En Algérie, la justification est de créer un phénomène social autour du régime politique en plus de la lutte contre les courants fanatiques et extrémistes qui avaient fait sombrer l’Algérie dans un bain de sang depuis 1992.

 

  Scénarios possibles

De manière générale, il semble que les mouvances soufies n’ont pas établi de plan spécial en vue de se développer et d’approfondir leurs relations avec le pouvoir politique dans les pays arabes, en dépit du fait que les circonstances actuelles s’y prêtent favorablement sachant que ces pays font face aux groupes religieux qui les traitent de mécréants et cherchent à les combattre, et que certains dirigeants s’attellent à faire évoluer le discours religieux prônant la modération et le juste milieu qui constituent la base de leurs visions idéologiques et sociales.

A la lumière de ce qui précède, l’on peut juste prédire qu’il n’y a que deux scénarios possibles pour les mouvances soufies dans leurs relations avec les régimes politiques des pays arabes.

  Premier scénario : La continuité et la stagnation de la nature des relations entre les mouvances soufies et les régimes.
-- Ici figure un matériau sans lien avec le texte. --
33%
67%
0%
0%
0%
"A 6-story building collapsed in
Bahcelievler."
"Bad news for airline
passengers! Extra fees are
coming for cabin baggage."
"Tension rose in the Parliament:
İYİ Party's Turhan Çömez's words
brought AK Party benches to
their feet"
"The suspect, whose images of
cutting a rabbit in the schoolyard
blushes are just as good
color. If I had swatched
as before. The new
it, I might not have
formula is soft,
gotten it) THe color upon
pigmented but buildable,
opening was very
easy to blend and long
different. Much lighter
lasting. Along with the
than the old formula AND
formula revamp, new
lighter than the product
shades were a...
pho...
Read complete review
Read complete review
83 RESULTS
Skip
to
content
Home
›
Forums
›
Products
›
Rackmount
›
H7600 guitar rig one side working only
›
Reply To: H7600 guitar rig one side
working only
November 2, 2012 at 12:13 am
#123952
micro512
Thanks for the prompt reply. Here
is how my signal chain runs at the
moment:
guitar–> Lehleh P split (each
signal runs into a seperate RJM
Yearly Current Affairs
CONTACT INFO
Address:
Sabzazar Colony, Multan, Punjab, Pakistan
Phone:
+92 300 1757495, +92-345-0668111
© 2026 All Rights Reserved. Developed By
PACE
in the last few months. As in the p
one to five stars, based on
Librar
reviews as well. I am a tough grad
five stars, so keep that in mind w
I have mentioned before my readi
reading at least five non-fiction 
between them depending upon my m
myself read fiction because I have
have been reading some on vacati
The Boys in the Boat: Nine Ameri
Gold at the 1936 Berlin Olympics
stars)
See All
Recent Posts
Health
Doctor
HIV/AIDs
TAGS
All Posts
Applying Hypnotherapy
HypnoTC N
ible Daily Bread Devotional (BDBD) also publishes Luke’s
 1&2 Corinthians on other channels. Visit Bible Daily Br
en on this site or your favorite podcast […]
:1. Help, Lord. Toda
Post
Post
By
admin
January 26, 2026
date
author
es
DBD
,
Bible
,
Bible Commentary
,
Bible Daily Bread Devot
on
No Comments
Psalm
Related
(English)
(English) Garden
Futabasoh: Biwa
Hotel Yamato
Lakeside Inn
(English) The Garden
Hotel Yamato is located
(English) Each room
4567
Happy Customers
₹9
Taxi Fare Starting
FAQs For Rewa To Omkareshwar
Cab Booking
Si les mouvances soufies ne tirent pas profit des circonstances actuelles – à causes de leurs différends et leurs divergences – pour s’approcher davantage des pouvoirs politiques pour une meilleure collaboration, il est fort probable que ces mouvances finissent par être ignorées par les autorités ou que les assistances dont elles bénéficient soient réduites car il sera constaté leur échec à combler le vide laissé après les groupes islamistes extrémistes. Ce qui se passe en Egypte depuis la révolution du 30 juin 2013, est l’illustration parfaite de ce scénario. La carte d’expansion du soufisme a positivement changé depuis lors, mais ce changement a été de courte durée. Le soufisme a retrouvé sa place centrale dans le Grand-Caire.

 

  Second scénario : La baisse du niveau des relations entre les deux parties, puis la réduction de l’aide financière et morale en faveur du soufisme dans certains pays arabes. Ce scénario de dégradation du soufisme – pas dans tous les pays arabes mais dans certains – conduirait à une prise de position négative de la part des régimes, notamment en Egypte où il est censé se produire car le soufisme ne joue plus le rôle de promoteur des politiques de l’Etat qu’il jouait auparavant.

 

 

En conclusion, l’on peut dire que les circonstances actuelles sont les meilleures que peuvent saisir les mouvances soufies en vue d’améliorer leurs relations avec les régimes politiques dans les pays arabes, et d’en profiter aussi bien moralement que financièrement d’autant plus que la plupart de ces régimes ont déjà  émis des messages très clairs à l’attention des soufis sur la nécessité d’apaiser les réclamations sociales et de combattre l’idéologie extrémiste.